Stick with the classics. They became classic for more reasons than just the passage of time.


----------



## SoDakNation (May 22, 2018)

Cross hatch, hard sear like a big 3oz portion, and put in the oven until like medium rare/medium unicorn, serve with rhubarb gastrique, and some pickled rhubarb, serve with toast points, classic. Or confit it in red wine serve cold. don't fuck it up tho.


----------



## chefross (May 5, 2010)

Friend_of_Epicurius said:


> So I will have the opportunity to get some fresh foie gras liver soon and will make foie gras torchon as well as cooking some.

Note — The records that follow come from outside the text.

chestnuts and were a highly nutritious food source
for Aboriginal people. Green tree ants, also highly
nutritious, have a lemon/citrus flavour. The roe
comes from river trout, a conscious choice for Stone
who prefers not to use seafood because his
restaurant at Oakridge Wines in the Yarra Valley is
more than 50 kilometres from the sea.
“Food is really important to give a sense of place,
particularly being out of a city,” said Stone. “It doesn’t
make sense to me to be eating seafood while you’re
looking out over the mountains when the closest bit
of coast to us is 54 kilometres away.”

The problem is I have limited experience actually eating it and even less preparing dishes with it. an if I am going to spend good money I would like to get the most practice and variety out of the liver available.
> 
> aside from having foie gras on toast with salads and the like I do not have alot of experience any creative suggestions/food pairings would be greatly appreciated.


I would have to agree with brianshaw here...Please make sure you understand Foi Gras before you attempt to cook it.
There's preparation involved before you cook the liver. BTW....I'm jealous....


----------



## Friend_of_Epicurius (Jan 22, 2018)

chefross said:


> I would have to agree with brianshaw here...Please make sure you understand Foi Gras before you attempt to cook it.
> There's preparation involved before you cook the liver. BTW....I'm jealous....

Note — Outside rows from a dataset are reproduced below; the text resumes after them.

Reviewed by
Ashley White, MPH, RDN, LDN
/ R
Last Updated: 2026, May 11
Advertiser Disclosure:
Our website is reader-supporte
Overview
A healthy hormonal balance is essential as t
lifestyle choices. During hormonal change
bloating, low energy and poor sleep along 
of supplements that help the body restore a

I have read up on how to make it. and how to de vane the liver, but sadly what is considered classic food pairings I do not have the experience with. all the preparation involved is what I am actually most looking forward to as this is my first real go with it. But if I am going to make a kilo of liver I would like ideas on different ways to serve it other than just cold on toast as my family and I will be the ones eating it(and a few friends)


----------



## Pat Pat (Sep 26, 2017)

The book "Foie Gras: A Passion" by Michael A. Ginor is rather excellent.

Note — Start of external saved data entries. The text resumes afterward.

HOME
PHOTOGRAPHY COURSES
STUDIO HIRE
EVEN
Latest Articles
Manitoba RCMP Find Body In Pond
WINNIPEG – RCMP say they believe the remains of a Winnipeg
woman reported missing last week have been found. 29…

It gives you a ton of ways to use the stuff.

But if you don't want to spend the money, I can you give the key to using foie gras that I've learned from the book: "just add it to whatever dishes you normally make as an extra ingredient." 

It goes well with everything, really.


----------



## brianshaw (Dec 18, 2010)

Pat Pat said:


> The book "Foie Gras: A Passion" by Michael A. Ginor is rather excellent.
> 
> It gives you a ton of ways to use the stuff.
> 
> ...


... just like truffle and egg-with-runny-yolk.


----------



## chefross (May 5, 2010)

Friend_of_Epicurius said:


> I have read up on how to make it. and how to de vane the liver, but sadly what is considered classic food pairings I do not have the experience with. all the preparation involved is what I am actually most looking forward to as this is my first real go with it. But if I am going to make a kilo of liver I would like ideas on different ways to serve it other than just cold on toast as my family and I will be the ones eating it(and a few friends)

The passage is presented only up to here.